The house at the address on the license was a condo. The key on the keychain in the purse worked. It was very white inside. White floors, white carpet in the living room. White walls. Expensive-looking, clean furniture. Some of that was even white. It was so quiet. She took off her shoes and shuffled around, feeling like she shouldn’t make too much noise for fear of being caught…by whom? There was no evidence that anyone else lived there. Just…her. She picked up a picture of her parents on a bookshelf. In the kitchen there was food she liked. So many vegetables. No fruit snacks. There were bills on the counter in her name. Just her name. Her head throbbed.
Finding the bedroom, Jo saw a high, huge bed with a fluffy white duvet. It seemed inappropriate to get in it with her sweaty, soiled clothes, so she slid them off and looked down on herself. Her body. It was hers, but not. The breasts were smaller, higher. The waist was…there was no c-section scar, no shelf above it. She collapsed into the bed, wrapping her arms around herself. She closed her eyes, but they flew open when she remembered that Charlotte was late for her guitar lesson.
— — — — — — -///// — — — — — — —
This is part of a short story I wrote this week that I may or may not insert into my novel somehow. It’s an evolution of a dream I’ve had. One moment suddenly finding it all gone; the motherhood, the marriage. Not in a death way, just in a never was, in a ‘the last twenty years have all been a hallucination’ sort of way. It’s easy to imagine why I have this fantasy. I crave being alone, and so seldom am, especially now. I have this fantasy when I’m feeling crowded in on, when I’ve lost my footing, when the need of those around me has choked off my air. So I wrote out how it would happen- the panic, the sense of lunacy and disbelief, of regret, and then curiosity, maybe even excitement, relief. In the end, I think the goal would be assimilating the alone place with the crowded place.
And, look, I know this might come off as crass and cruel.

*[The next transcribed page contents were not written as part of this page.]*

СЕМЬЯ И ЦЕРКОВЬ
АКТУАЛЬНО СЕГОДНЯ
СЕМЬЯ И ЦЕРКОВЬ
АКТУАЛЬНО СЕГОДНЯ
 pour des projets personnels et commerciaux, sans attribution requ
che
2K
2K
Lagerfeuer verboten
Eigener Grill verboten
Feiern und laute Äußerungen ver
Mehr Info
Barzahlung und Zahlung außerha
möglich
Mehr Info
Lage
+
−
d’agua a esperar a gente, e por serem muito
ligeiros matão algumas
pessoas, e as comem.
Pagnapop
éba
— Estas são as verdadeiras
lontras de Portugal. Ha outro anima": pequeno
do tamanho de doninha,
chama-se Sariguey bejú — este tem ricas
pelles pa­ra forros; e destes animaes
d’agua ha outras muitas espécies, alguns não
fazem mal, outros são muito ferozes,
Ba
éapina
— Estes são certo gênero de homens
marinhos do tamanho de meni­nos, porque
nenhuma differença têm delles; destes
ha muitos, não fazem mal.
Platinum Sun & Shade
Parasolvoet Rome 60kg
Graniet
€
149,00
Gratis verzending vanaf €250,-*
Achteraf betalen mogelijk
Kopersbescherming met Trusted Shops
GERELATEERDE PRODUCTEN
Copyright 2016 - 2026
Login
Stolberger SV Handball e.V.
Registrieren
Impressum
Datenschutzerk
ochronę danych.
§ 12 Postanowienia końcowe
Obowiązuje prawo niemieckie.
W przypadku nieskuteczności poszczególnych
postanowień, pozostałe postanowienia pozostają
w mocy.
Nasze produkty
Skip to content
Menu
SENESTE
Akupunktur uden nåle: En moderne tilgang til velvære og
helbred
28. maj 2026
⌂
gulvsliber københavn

Do I lack gratitude? Probably. I understand that people would give up their kingdoms to be able to have their own children. I was people. I begged, bargained, wrecked myself in my wanting for pregnancies. I had a sense I could never be whole, that I couldn’t woman fully if I didn’t mother. Social structure has since taught me that because I mother I have to person less. There are limitations when you have to keep other people alive, fed, fucking content.
I don’t actually wish to wake up and find out I never mom’d, and I certainly don’t want to un-mom now that I mom (dear God), but holy hell the fantasy is fresh.
How would I advise women I know who are on the fence about having kids? Would I encourage my daughter? The dream will shatter you, my dear. Are you willing to hand out pieces of yourself? The exhaustion is deep, the hunger is brazen. The wistfulness, real.